TASK DIRECTIONS:
The answer consists solely of the data below, reproduced exactly.
(SOURCE MATERIAL)
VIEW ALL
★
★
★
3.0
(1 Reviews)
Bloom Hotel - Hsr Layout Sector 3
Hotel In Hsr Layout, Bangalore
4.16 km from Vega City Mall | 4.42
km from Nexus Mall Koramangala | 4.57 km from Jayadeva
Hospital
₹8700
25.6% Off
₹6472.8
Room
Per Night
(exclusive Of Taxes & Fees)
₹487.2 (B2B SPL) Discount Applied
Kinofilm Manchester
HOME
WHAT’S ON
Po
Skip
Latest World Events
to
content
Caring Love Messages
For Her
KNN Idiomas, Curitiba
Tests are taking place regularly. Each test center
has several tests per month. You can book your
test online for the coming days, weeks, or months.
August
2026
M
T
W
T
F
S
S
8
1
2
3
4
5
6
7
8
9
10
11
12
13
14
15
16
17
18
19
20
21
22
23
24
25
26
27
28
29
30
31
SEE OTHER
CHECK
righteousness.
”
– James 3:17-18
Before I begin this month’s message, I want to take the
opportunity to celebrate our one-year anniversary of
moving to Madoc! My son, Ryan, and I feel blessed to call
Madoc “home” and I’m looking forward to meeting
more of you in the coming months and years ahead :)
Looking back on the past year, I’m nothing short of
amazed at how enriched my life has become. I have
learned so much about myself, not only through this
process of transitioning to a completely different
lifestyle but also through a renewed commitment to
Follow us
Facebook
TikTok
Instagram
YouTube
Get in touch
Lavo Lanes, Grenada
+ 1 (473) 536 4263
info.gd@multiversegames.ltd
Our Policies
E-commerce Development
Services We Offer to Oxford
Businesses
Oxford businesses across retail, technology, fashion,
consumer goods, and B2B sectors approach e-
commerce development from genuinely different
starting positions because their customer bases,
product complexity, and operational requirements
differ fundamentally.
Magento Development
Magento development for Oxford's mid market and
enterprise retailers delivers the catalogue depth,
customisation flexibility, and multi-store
(End SOURCE MATERIAL)
RESPONSE TO THE TASK:
VIEW ALL
★
★
★
3.0
(1 Reviews)
Bloom Hotel - Hsr Layout Sector 3
Hotel In Hsr Layout, Bangalore
4.16 km from Vega City Mall | 4.42
km from Nexus Mall Koramangala | 4.57 km from Jayadeva
Hospital
₹8700
25.6% Off
₹6472.8
Room
Per Night
(exclusive Of Taxes & Fees)
₹487.2 (B2B SPL) Discount Applied
Kinofilm Manchester
HOME
WHAT’S ON
Po
Skip
Latest World Events
to
content
Caring Love Messages
For Her
KNN Idiomas, Curitiba
Tests are taking place regularly. Each test center
has several tests per month. You can book your
test online for the coming days, weeks, or months.
August
2026
M
T
W
T
F
S
S
8
1
2
3
4
5
6
7
8
9
10
11
12
13
14
15
16
17
18
19
20
21
22
23
24
25
26
27
28
29
30
31
SEE OTHER
CHECK
righteousness.
”
– James 3:17-18
Before I begin this month’s message, I want to take the
opportunity to celebrate our one-year anniversary of
moving to Madoc! My son, Ryan, and I feel blessed to call
Madoc “home” and I’m looking forward to meeting
more of you in the coming months and years ahead :)
Looking back on the past year, I’m nothing short of
amazed at how enriched my life has become. I have
learned so much about myself, not only through this
process of transitioning to a completely different
lifestyle but also through a renewed commitment to
Follow us
Facebook
TikTok
Instagram
YouTube
Get in touch
Lavo Lanes, Grenada
+ 1 (473) 536 4263
info.gd@multiversegames.ltd
Our Policies
E-commerce Development
Services We Offer to Oxford
Businesses
Oxford businesses across retail, technology, fashion,
consumer goods, and B2B sectors approach e-
commerce development from genuinely different
starting positions because their customer bases,
product complexity, and operational requirements
differ fundamentally.
Magento Development
Magento development for Oxford's mid market and
enterprise retailers delivers the catalogue depth,
customisation flexibility, and multi-store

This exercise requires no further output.